Dataset records Block Start
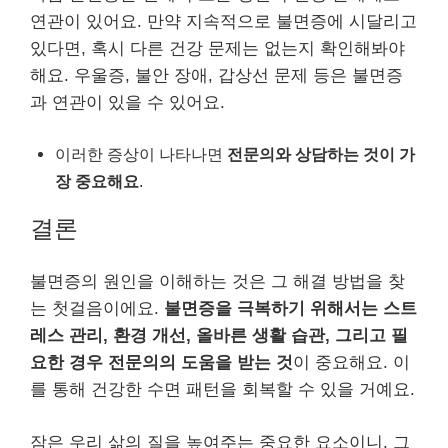
연관이 있어요. 만약 지속적으로 불면증에 시달리고
있다면, 혹시 다른 건강 문제는 없는지 확인해봐야
해요. 우울증, 불안 장애, 갑상선 문제 등은 불면증
과 연관이 있을 수 있어요.
이러한 증상이 나타나면
전문의와 상담하는 것이 가
장 중요해요
.
결론
불면증의 원인을 이해하는 것은 그 해결 방법을 찾
는 첫걸음이에요.
불면증을 극복하기 위해서는 스트
레스 관리, 환경 개선, 올바른 생활 습관, 그리고 필
요한 경우 전문의의 도움을 받는 것
이 중요해요. 이
를 통해 건강한 수면 패턴을 회복할 수 있을 거예요.
잠은 우리 삶의 질을 높여주는 중요한 요소이니, 그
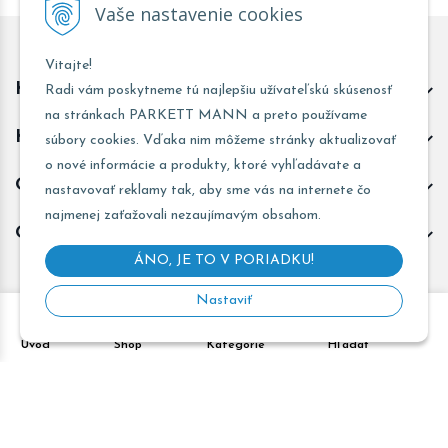
Vaše nastavenie cookies
Vitajte!
Kontakt predajňa Trnava
Radi vám poskytneme tú najlepšiu užívateľskú skúsenosť
na stránkach PARKETT MANN a preto používame
Kontakt predajňa Žarnovica
súbory cookies. Vďaka nim môžeme stránky aktualizovať
o nové informácie a produkty, ktoré vyhľadávate a
Obchodné informácie
nastavovať reklamy tak, aby sme vás na internete čo
najmenej zaťažovali nezaujímavým obsahom.
Odoberať novinky
ÁNO, JE TO V PORIADKU!
Nastaviť
Copyright © 2026 PARKETT MANN - Všetky práva vyhradené •
Úvod
Shop
Kategórie
Hľadať
Created
&
e-shop Pohoda connector
by
NextCom s.r.o.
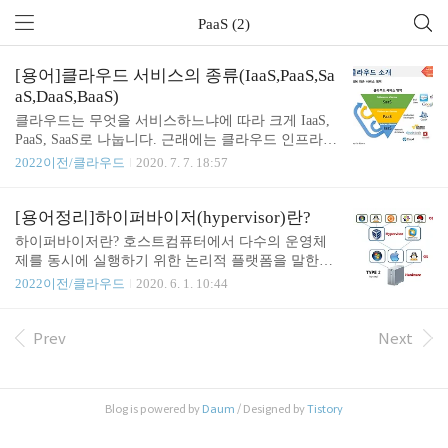
PaaS (2)
[용어]클라우드 서비스의 종류(IaaS,PaaS,Sa
aS,DaaS,BaaS)
클라우드는 무엇을 서비스하느냐에 따라 크게 IaaS,
PaaS, SaaS로 나눕니다. 근래에는 클라우드 인프라에
서 서비스하는 이름을 붙여 DaaS, BaaS를 지칭하기
2022이전/클라우드
2020. 7. 7. 18:57
도 합니다. IaaS(Infrastructure as a Service) 서버, 스토
리지, 네트워크를 가상화 환경으로 만들어 필요에 따
라 인프라 자원을 사용할 수 있게 제공하는 서비스
[용어정리]하이퍼바이저(hypervisor)란?
입니다. 대표적인 IaaS 서비스는 AWS의 EC2, S3 등
하이퍼바이저란? 호스트컴퓨터에서 다수의 운영체
이 있습니다. 보통 운영체제 기반으로 서비스를 제공
제를 동시에 실행하기 위한 논리적 플랫폼을 말한다.
하기 때문에 KVM,Xen과 같은 하이퍼바이저를 이용
즉, 가상머신을 생성하고 구동하는 소프트웨어입니
2022이전/클라우드
2020. 6. 1. 10:44
한 Type1 형태로 구축됩니다. PaaS(Platform as a Servi
다. 하이퍼바이저는 CPU, 메모리, 스토리지 등의 가
ce) 개발 플랫폼으로 확장한 것으로, 운영체제에 미
상 OS에 필요한 리소스를 물리적 리소스에서 할당받
리 플렛폼들을 설치하여 서비스를 제공해주는 것을
아 제공을 한다. 서로 다른 여러개의 운영체제를 나
Prev
Next
뜻합니다. 대표적으로 ..
란히 구동할 수 있으며, 하이퍼바이저를 사용해 동일
한 가상화 하드웨어 리소스를 공유합니다. VM을 모
니터링하는 중간 관리 VMM(Virtual Machine Monitor)
Blog is powered by
Daum
/ Designed by
Tistory
이라고 불린다. 쉽게 설명하자면, Hypervisor는 OS들
에게 자원을 나눠주며 조율한다. OS들의 커널을 번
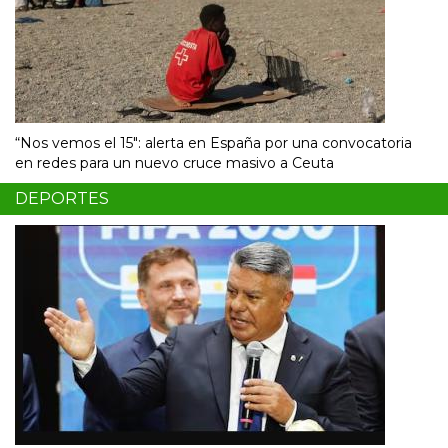
“Nos vemos el 15″: alerta en España por una convocatoria
en redes para un nuevo cruce masivo a Ceuta
DEPORTES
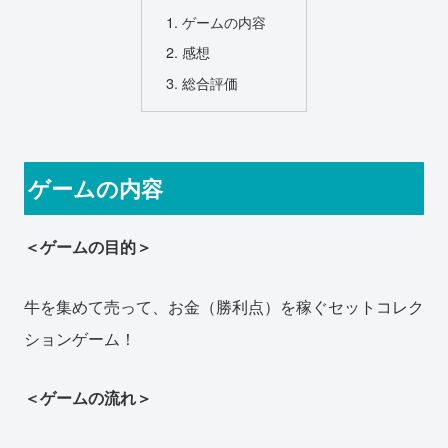
ゲームの内容
感想
総合評価
ゲームの内容
＜ゲームの目的＞
牛を集めて売って、お金（勝利点）を稼ぐセットコレク
ションゲーム！
＜ゲームの流れ＞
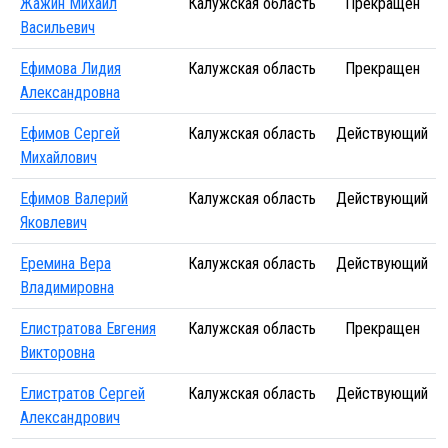
Жажин Михаил
Калужская область
Прекращен
Васильевич
Ефимова Лидия
Калужская область
Прекращен
Александровна
Ефимов Сергей
Калужская область
Действующий
Михайлович
Ефимов Валерий
Калужская область
Действующий
Яковлевич
Еремина Вера
Калужская область
Действующий
Владимировна
Елистратова Евгения
Калужская область
Прекращен
Викторовна
Елистратов Сергей
Калужская область
Действующий
Александрович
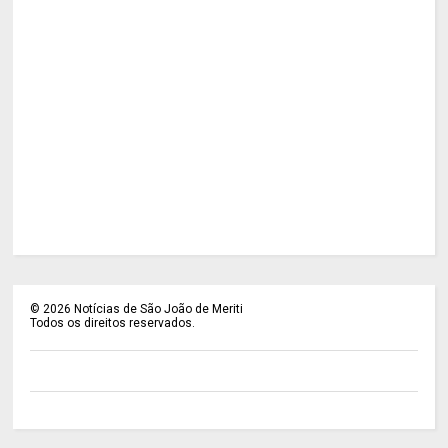
©
2026
Notícias de São João de Meriti
Todos os direitos reservados.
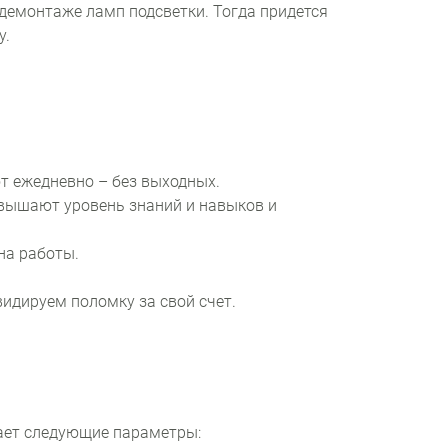
 демонтаже ламп подсветки. Тогда придется
у.
т ежедневно – без выходных.
овышают уровень знаний и навыков и
на работы.
видируем поломку за свой счет.
вает следующие параметры:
Dataset records Block End
Work task: Give the listing again word for word, but drop every picture.

The completed task:
연관이 있어요. 만약 지속적으로 불면증에 시달리고
있다면, 혹시 다른 건강 문제는 없는지 확인해봐야
해요. 우울증, 불안 장애, 갑상선 문제 등은 불면증
과 연관이 있을 수 있어요.
이러한 증상이 나타나면
전문의와 상담하는 것이 가
장 중요해요
.
결론
불면증의 원인을 이해하는 것은 그 해결 방법을 찾
는 첫걸음이에요.
불면증을 극복하기 위해서는 스트
레스 관리, 환경 개선, 올바른 생활 습관, 그리고 필
요한 경우 전문의의 도움을 받는 것
이 중요해요. 이
를 통해 건강한 수면 패턴을 회복할 수 있을 거예요.
잠은 우리 삶의 질을 높여주는 중요한 요소이니, 그
Vaše nastavenie cookies
Vitajte!
Kontakt predajňa Trnava
Radi vám poskytneme tú najlepšiu užívateľskú skúsenosť
na stránkach PARKETT MANN a preto používame
Kontakt predajňa Žarnovica
súbory cookies. Vďaka nim môžeme stránky aktualizovať
o nové informácie a produkty, ktoré vyhľadávate a
Obchodné informácie
nastavovať reklamy tak, aby sme vás na internete čo
najmenej zaťažovali nezaujímavým obsahom.
Odoberať novinky
ÁNO, JE TO V PORIADKU!
Nastaviť
Copyright © 2026 PARKETT MANN - Všetky práva vyhradené •
Úvod
Shop
Kategórie
Hľadať
Created
&
e-shop Pohoda connector
by
NextCom s.r.o.
PaaS (2)
[용어]클라우드 서비스의 종류(IaaS,PaaS,Sa
aS,DaaS,BaaS)
클라우드는 무엇을 서비스하느냐에 따라 크게 IaaS,
PaaS, SaaS로 나눕니다. 근래에는 클라우드 인프라에
서 서비스하는 이름을 붙여 DaaS, BaaS를 지칭하기
2022이전/클라우드
2020. 7. 7. 18:57
도 합니다. IaaS(Infrastructure as a Service) 서버, 스토
리지, 네트워크를 가상화 환경으로 만들어 필요에 따
라 인프라 자원을 사용할 수 있게 제공하는 서비스
[용어정리]하이퍼바이저(hypervisor)란?
입니다. 대표적인 IaaS 서비스는 AWS의 EC2, S3 등
하이퍼바이저란? 호스트컴퓨터에서 다수의 운영체
이 있습니다. 보통 운영체제 기반으로 서비스를 제공
제를 동시에 실행하기 위한 논리적 플랫폼을 말한다.
하기 때문에 KVM,Xen과 같은 하이퍼바이저를 이용
즉, 가상머신을 생성하고 구동하는 소프트웨어입니
2022이전/클라우드
2020. 6. 1. 10:44
한 Type1 형태로 구축됩니다. PaaS(Platform as a Servi
다. 하이퍼바이저는 CPU, 메모리, 스토리지 등의 가
ce) 개발 플랫폼으로 확장한 것으로, 운영체제에 미
상 OS에 필요한 리소스를 물리적 리소스에서 할당받
리 플렛폼들을 설치하여 서비스를 제공해주는 것을
아 제공을 한다. 서로 다른 여러개의 운영체제를 나
Prev
Next
뜻합니다. 대표적으로 ..
란히 구동할 수 있으며, 하이퍼바이저를 사용해 동일
한 가상화 하드웨어 리소스를 공유합니다. VM을 모
니터링하는 중간 관리 VMM(Virtual Machine Monitor)
Blog is powered by
Daum
/ Designed by
Tistory
이라고 불린다. 쉽게 설명하자면, Hypervisor는 OS들
에게 자원을 나눠주며 조율한다. OS들의 커널을 번
“Nos vemos el 15″: alerta en España por una convocatoria
en redes para un nuevo cruce masivo a Ceuta
DEPORTES
ゲームの内容
感想
総合評価
ゲームの内容
＜ゲームの目的＞
牛を集めて売って、お金（勝利点）を稼ぐセットコレク
ションゲーム！
＜ゲームの流れ＞
Жажин Михаил
Калужская область
Прекращен
Васильевич
Ефимова Лидия
Калужская область
Прекращен
Александровна
Ефимов Сергей
Калужская область
Действующий
Михайлович
Ефимов Валерий
Калужская область
Действующий
Яковлевич
Еремина Вера
Калужская область
Действующий
Владимировна
Елистратова Евгения
Калужская область
Прекращен
Викторовна
Елистратов Сергей
Калужская область
Действующий
Александрович
©
2026
Notícias de São João de Meriti
Todos os direitos reservados.
 демонтаже ламп подсветки. Тогда придется
у.
т ежедневно – без выходных.
овышают уровень знаний и навыков и
на работы.
видируем поломку за свой счет.
вает следующие параметры:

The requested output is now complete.